## PROBLEM STATEMENT
Using the listing below, set down exactly the lines starting at the line that contains "安装布局上，露顶式弧形钢坝闸的支铰座承重构件，通常埋入闸" and ending at the line that contains "系，较大限度减少水流渗漏。", both included, and no others.

## GIVEN ENTRIES
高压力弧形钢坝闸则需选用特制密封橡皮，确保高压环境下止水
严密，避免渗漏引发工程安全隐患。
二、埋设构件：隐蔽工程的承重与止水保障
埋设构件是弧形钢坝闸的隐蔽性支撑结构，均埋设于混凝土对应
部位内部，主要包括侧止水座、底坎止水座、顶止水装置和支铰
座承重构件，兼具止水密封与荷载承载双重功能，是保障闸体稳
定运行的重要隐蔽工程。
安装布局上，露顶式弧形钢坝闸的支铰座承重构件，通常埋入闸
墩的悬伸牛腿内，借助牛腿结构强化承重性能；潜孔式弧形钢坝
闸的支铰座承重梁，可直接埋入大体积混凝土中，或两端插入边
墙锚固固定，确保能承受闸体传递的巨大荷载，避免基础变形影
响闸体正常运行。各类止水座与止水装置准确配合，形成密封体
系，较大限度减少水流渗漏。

--

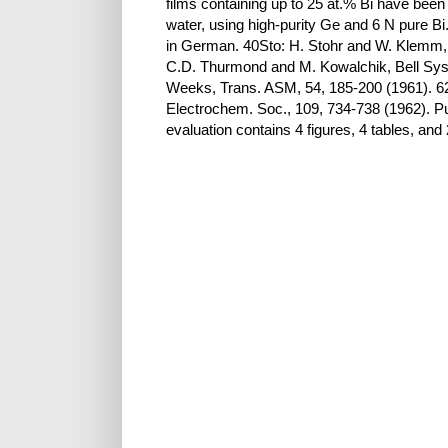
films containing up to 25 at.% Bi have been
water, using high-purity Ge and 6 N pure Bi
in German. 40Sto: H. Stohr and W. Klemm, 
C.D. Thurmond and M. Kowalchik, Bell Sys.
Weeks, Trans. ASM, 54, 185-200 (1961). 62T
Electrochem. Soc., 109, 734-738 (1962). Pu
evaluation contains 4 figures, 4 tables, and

...

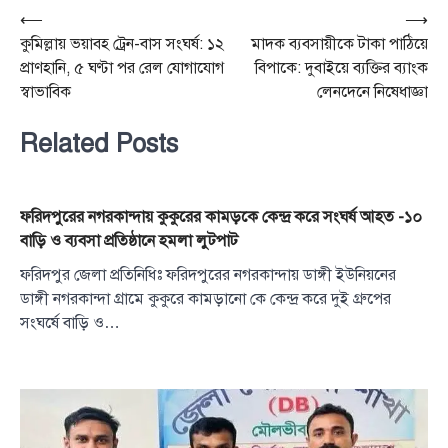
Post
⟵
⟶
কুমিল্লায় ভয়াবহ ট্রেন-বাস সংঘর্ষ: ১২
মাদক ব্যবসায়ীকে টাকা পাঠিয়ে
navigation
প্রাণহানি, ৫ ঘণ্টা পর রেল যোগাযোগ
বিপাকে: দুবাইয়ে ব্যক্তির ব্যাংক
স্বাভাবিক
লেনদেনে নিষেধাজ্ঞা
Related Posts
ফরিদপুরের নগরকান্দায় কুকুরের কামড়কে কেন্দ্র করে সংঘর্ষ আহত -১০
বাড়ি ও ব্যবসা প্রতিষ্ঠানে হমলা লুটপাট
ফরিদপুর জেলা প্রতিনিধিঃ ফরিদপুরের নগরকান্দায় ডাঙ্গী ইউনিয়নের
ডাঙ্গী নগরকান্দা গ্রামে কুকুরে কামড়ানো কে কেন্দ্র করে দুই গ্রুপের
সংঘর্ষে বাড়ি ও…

## RESPONSE
安装布局上，露顶式弧形钢坝闸的支铰座承重构件，通常埋入闸
墩的悬伸牛腿内，借助牛腿结构强化承重性能；潜孔式弧形钢坝
闸的支铰座承重梁，可直接埋入大体积混凝土中，或两端插入边
墙锚固固定，确保能承受闸体传递的巨大荷载，避免基础变形影
响闸体正常运行。各类止水座与止水装置准确配合，形成密封体
系，较大限度减少水流渗漏。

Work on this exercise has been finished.